--- Material to process ---
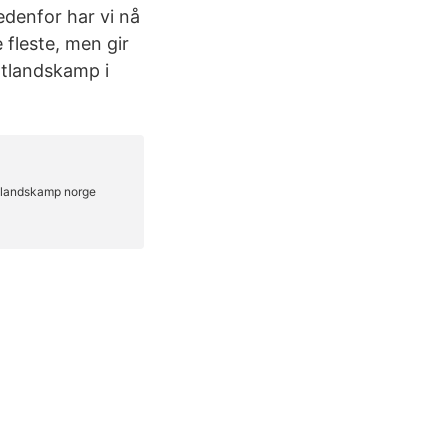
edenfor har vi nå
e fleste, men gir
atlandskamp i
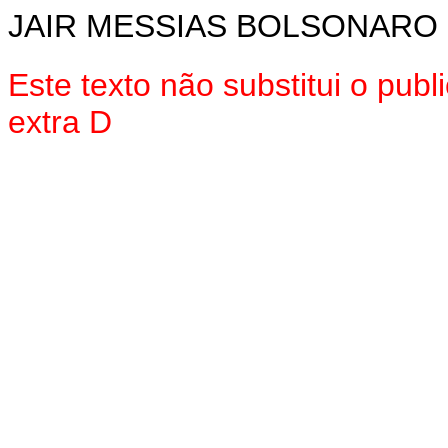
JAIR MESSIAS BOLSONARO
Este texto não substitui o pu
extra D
---
--- Material to process ---
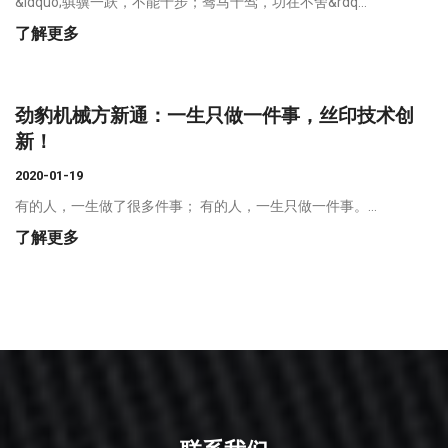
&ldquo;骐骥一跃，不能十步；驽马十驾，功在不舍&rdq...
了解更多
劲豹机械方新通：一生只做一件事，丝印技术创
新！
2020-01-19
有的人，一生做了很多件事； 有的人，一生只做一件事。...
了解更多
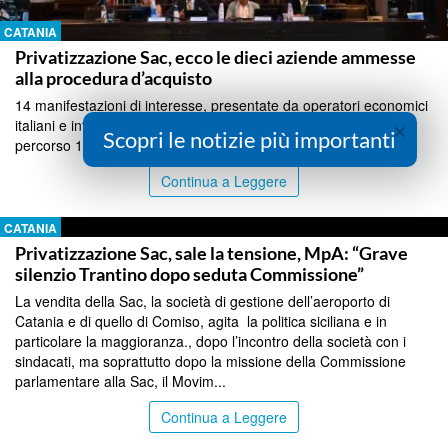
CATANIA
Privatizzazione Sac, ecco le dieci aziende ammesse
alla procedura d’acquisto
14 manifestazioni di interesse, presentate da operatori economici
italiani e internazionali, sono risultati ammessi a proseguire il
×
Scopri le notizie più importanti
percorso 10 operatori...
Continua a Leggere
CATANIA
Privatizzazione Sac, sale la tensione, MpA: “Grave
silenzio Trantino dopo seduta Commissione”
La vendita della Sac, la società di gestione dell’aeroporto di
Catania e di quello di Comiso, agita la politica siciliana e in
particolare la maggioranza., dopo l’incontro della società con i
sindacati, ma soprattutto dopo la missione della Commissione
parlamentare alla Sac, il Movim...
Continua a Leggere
---
:: Your instructions ::
Starting at the line with "劲豹机械方新通：一生只做一件事，丝印技术创" in the entries above, write out every line exactly until the line with "parlamentare alla Sac, il Movim..." has been written. Include no pictures and nothing more.

:: Task answer ::
劲豹机械方新通：一生只做一件事，丝印技术创
新！
2020-01-19
有的人，一生做了很多件事； 有的人，一生只做一件事。...
了解更多
CATANIA
Privatizzazione Sac, ecco le dieci aziende ammesse
alla procedura d’acquisto
14 manifestazioni di interesse, presentate da operatori economici
italiani e internazionali, sono risultati ammessi a proseguire il
×
Scopri le notizie più importanti
percorso 10 operatori...
Continua a Leggere
CATANIA
Privatizzazione Sac, sale la tensione, MpA: “Grave
silenzio Trantino dopo seduta Commissione”
La vendita della Sac, la società di gestione dell’aeroporto di
Catania e di quello di Comiso, agita la politica siciliana e in
particolare la maggioranza., dopo l’incontro della società con i
sindacati, ma soprattutto dopo la missione della Commissione
parlamentare alla Sac, il Movim...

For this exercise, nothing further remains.